Три часа беседы ничуть не сближают собеседников, напротив: между ними выстраивается пространство, оказывающееся непроницаемым.
Одинцова даже укоряет присмиревшего Базарова в следовании приличиям и призывает к дискуссии, уверяя, что она горячая спорщица. И в самом деле: при всей строгости и упорядоченности в быту и хозяйстве она держит себя так, что вызывает на откровенность, на прямоту, на полемику.

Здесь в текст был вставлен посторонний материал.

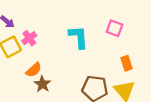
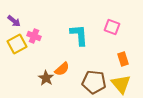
pink cross: (29, 38) -> (34, 36), turned -32
orange semicircle: (34, 70) -> (62, 69), moved

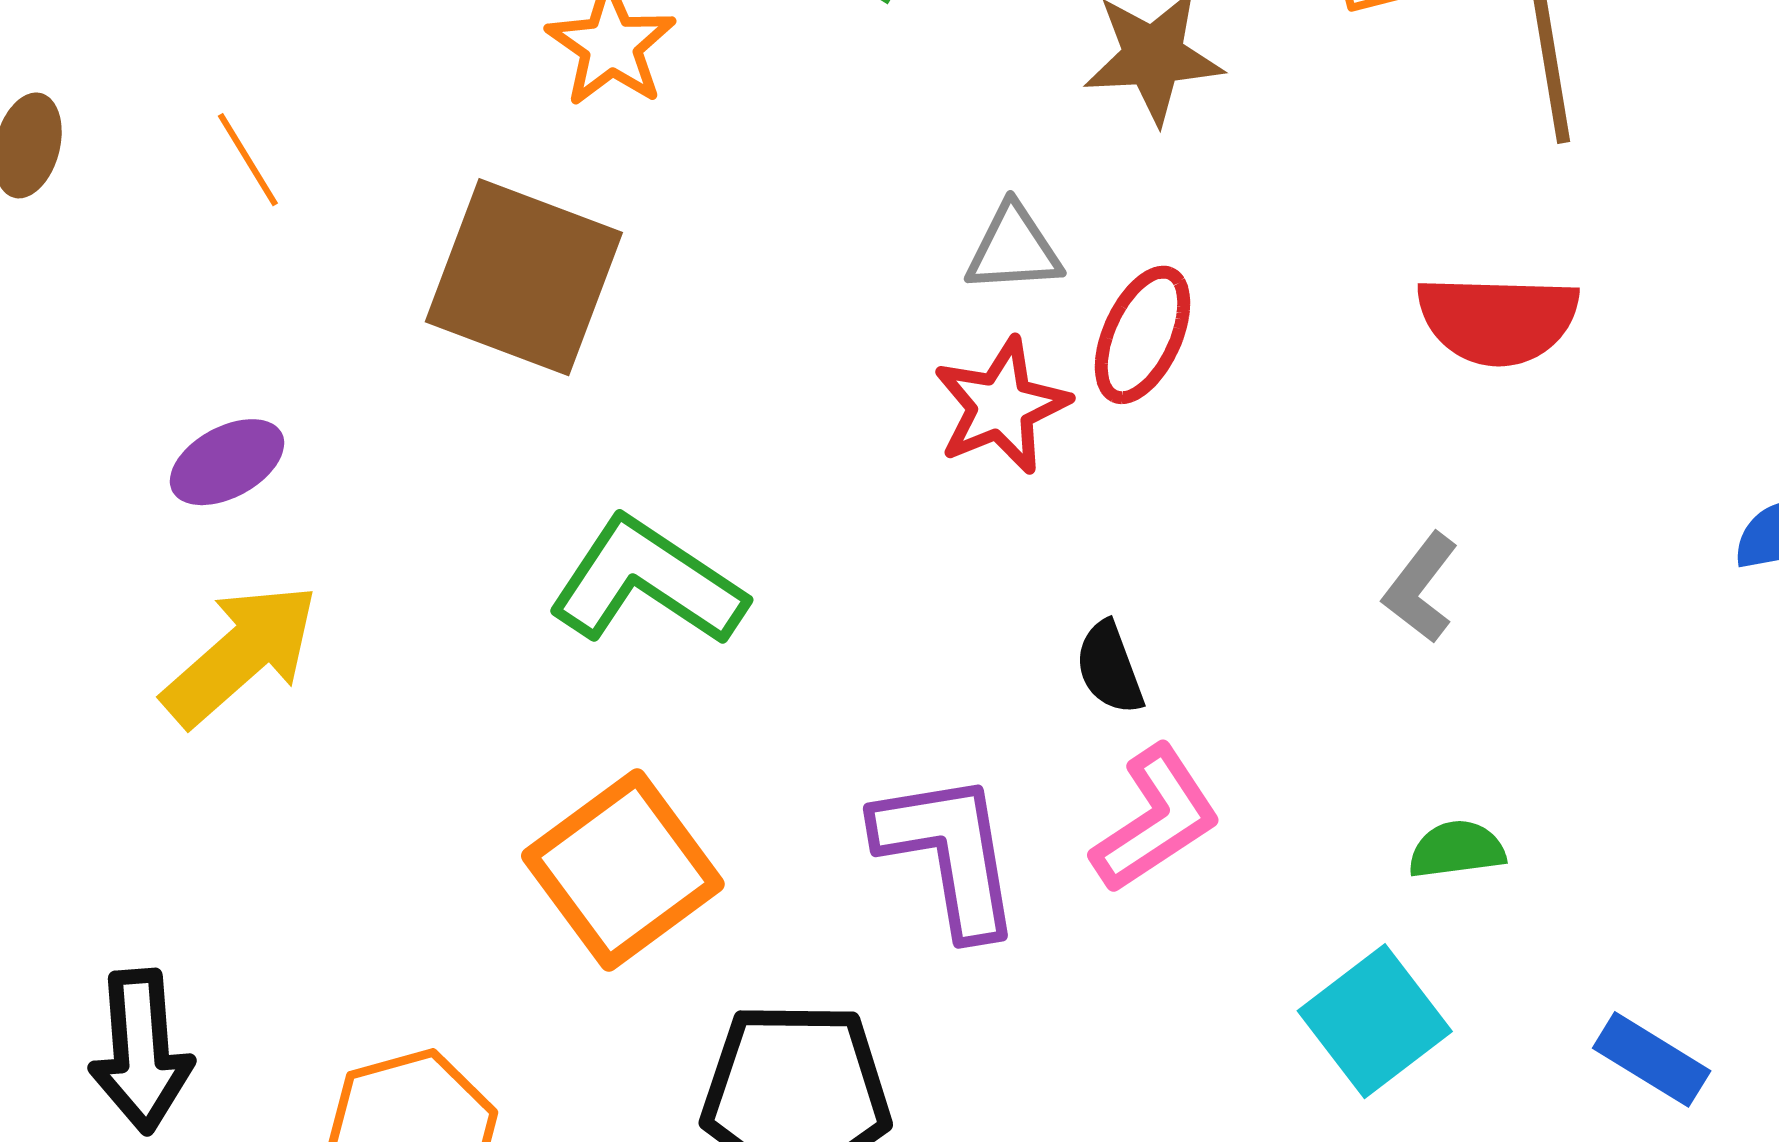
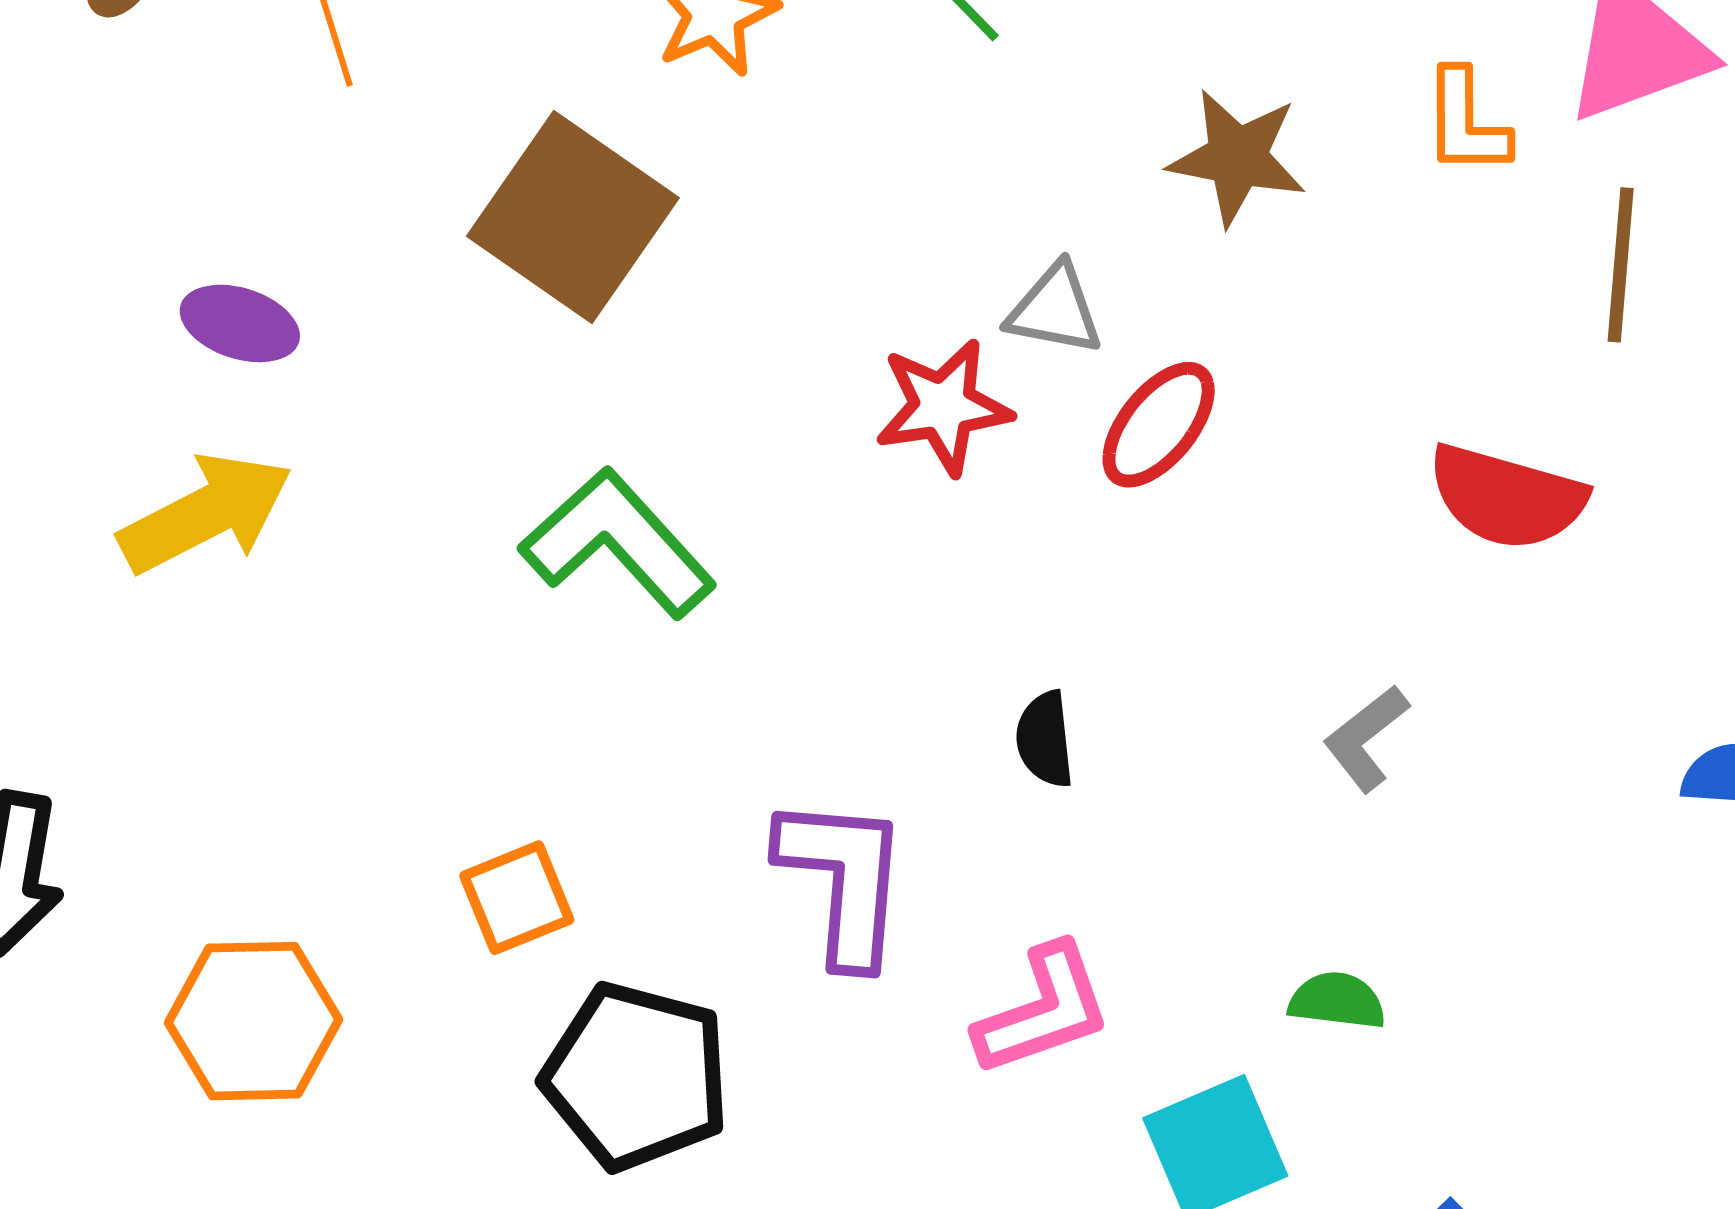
red star: (1001, 406) -> (943, 407), moved
purple ellipse: (227, 462) -> (240, 323), turned 32
pink L-shape: (1156, 819) -> (1043, 1010), moved
orange square: (623, 870) -> (517, 898), moved, size x0.6

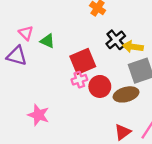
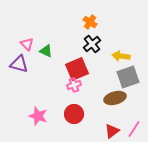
black cross: (116, 40) -> (92, 44), moved
red circle: (100, 86) -> (74, 114), moved

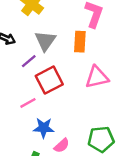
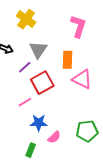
orange rectangle: (80, 42) -> (68, 60), moved
pink triangle: (97, 77) -> (82, 79), turned 40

Одинцовой нравится Базаров, хотя его позиции и противоречат ее не особенно нам известным воззрениям. По крайней мере, это говорит о ее уме, предпочитающем смысл равновесию. Как вдруг Базаров теряет покой, становится раздражителен, едва находит себе место, говорит нехотя, сердится.
Аркадий, с очевидностью отвергнутый Одинцовой, утешается смирной Катей, которая его и себя потом назовет «ручными», а Базарова – «диким».
Одинцова регулярно отправляется на прогулки с Базаровым, оставаясь вместе с ним равнодушной к природе. Нигилист смиренно относится к ее аристократизму и все больше помалкивает с Аркадием, находя его общество безынтересным.